Director’s Precedent Setting Power Likely to Unravel Issue Joinder?

Four years ago, a divided panel of the Patent Trial & Appeal Board (PTAB) denied issue joinder under 35 U.S.C. § 315(c) as a matter of law (i.e., the joining of two petitions of a same petitioning party) in Target Corp. v. Destination Maternity Corp., (IPR2014-00508). The decision was remarkable at the time, given that 315(c) had been previously interpreted under multiple PTAB decisions as permitting such joinder practices. In fact, one such decision, Microsoft Corp. v. Proxyconn, Inc., IPR2012-00026, Paper 17, Dec. 21, 2012, had even been published as a representative order on the PTO web site.

Target filed a request for rehearing challenging the decision.  In its Decision on Rehearing the PTAB expanded the panel reversed its original decision, granting Target’s petition for joinder and finding 315(c) to permit issue joinder. This decision became notorious thereafter as an example of the Board’s “panel stacking” to reach a desired outcome.  (At the time I explained this was more a function of the difficulty in designating decisions precedential rather than any nefarious design against Patent Owners, that is, the PTAB needed to pick a direction by brute force where conflicting decisions prevented a consensus vote of the Board)
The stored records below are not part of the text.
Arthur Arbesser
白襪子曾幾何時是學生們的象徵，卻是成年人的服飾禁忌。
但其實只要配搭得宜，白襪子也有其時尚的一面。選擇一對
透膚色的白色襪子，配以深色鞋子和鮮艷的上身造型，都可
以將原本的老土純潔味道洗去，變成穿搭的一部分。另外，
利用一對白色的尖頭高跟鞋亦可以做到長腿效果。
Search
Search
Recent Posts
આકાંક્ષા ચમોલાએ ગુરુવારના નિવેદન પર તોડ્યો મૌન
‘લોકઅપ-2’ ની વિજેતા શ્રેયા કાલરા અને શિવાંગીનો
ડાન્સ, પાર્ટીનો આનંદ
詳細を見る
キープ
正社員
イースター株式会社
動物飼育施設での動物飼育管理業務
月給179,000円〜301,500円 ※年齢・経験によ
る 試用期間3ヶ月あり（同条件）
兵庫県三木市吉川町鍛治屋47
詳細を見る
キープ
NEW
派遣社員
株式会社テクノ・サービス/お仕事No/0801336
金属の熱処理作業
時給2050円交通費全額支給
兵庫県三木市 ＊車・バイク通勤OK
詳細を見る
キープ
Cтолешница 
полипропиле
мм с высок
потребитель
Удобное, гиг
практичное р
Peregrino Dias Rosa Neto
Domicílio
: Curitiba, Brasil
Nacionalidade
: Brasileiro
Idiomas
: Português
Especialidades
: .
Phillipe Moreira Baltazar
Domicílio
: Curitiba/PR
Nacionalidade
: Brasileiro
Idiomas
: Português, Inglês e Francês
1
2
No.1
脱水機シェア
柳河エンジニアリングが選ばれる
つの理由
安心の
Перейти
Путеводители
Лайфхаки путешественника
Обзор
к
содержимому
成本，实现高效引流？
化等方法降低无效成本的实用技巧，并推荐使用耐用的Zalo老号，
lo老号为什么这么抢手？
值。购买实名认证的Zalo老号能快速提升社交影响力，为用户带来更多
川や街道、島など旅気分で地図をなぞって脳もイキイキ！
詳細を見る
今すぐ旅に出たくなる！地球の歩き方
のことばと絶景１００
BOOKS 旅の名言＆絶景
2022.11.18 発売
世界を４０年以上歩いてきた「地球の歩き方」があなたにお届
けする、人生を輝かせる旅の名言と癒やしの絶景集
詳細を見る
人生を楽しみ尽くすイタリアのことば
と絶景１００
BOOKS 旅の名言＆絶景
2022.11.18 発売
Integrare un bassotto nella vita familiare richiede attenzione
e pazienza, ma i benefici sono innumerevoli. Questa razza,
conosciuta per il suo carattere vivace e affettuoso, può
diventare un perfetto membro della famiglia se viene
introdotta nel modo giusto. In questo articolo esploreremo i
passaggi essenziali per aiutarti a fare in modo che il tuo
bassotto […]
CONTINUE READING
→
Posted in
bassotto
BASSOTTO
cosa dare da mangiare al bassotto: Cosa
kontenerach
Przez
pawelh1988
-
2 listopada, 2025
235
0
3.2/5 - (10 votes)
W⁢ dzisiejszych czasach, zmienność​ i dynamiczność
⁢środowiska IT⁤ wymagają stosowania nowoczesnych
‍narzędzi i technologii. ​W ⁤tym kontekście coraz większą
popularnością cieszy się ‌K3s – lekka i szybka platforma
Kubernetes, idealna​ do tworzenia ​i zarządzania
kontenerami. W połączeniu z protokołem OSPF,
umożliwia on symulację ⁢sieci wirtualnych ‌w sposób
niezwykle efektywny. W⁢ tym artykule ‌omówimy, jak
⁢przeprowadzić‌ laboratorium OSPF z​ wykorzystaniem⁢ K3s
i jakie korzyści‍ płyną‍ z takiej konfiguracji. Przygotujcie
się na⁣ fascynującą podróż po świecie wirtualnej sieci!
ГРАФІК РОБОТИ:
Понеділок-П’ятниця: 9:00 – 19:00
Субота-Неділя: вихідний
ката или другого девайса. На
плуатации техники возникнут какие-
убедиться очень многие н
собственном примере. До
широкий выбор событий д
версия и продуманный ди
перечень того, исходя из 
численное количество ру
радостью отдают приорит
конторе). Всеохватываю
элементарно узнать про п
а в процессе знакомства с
More recently the USPTO has welcomed a new pro-patent Director that has made clear he believes the PTAB could use some pro-patent recalibration.  Recently, the agency has given the new Director the ability to make precedent virtually on his own. Based on a decision last week, it may be that the Director could unravel the Board’s chosen path on issue joinder to the delight of patent owners.

On November 8th, the PTAB reversed itself once more on the question of issue joinder. In Proppant Express Investments, LLC, Proppant Express Solutions, LLC v. Oren Technologies, LLC, (IPR2018-00914), a divided panel denied issue joinder under 315(c). The panel here, as in the original Target decision, focused on the phrase “joins as a party.” However, the original Target decision found this to mean that the Board may not apply this clause to parties as they, as a party, may not be joined (again) “as a party.” The panel here interpreted the language more broadly, finding that the Board “may not join new issues to an existing proceeding to an existing proceeding whether raised by the same petitioner or a different petitioner.”

The panel in Proppant Express justified their decision in part by referring to the dissent in the Target rehearing. The Board also referred to the recent Federal Circuit decision in Nidec Motor Corp. v. Zhongshan Broad Ocean Motor Co. Matal, 868 F.3d 1013 (Fed. Cir. 2017), citing: “We think it unlikely that Congress intended that petitioners could employ the joinder provision to circumvent the time bar by adding time-barred issues to an otherwise timely proceeding, whether the petitioner seeking to add new issues is the same party that brought the timely proceeding, as in this case, or the petitioner is a new party.” Id. at 1020. However, here the Federal Circuit explicitly refrained from deciding the interpretation of 315(c), as the PTAB acknowledged. The Board also looked to the Supreme Court’s decision in SAS Institute, Inc. v. Iancu, 138 S. Ct. 1348 (2018) for support, in which the Court indicated that “the Director may not deviate from statutory directives, even if policy considerations suggest doing so.”

Under these precedents, as the dissent found in the Target rehearing, the Board in Proppant Express found “no ambiguity in the language of 315(c)” that would allow for issue joinder. However, this conclusion is far from settled, as the Target rehearing majority and pre­-Target issue joinder opinions indicate. For this reason, the decision seems ripe for precedential designation.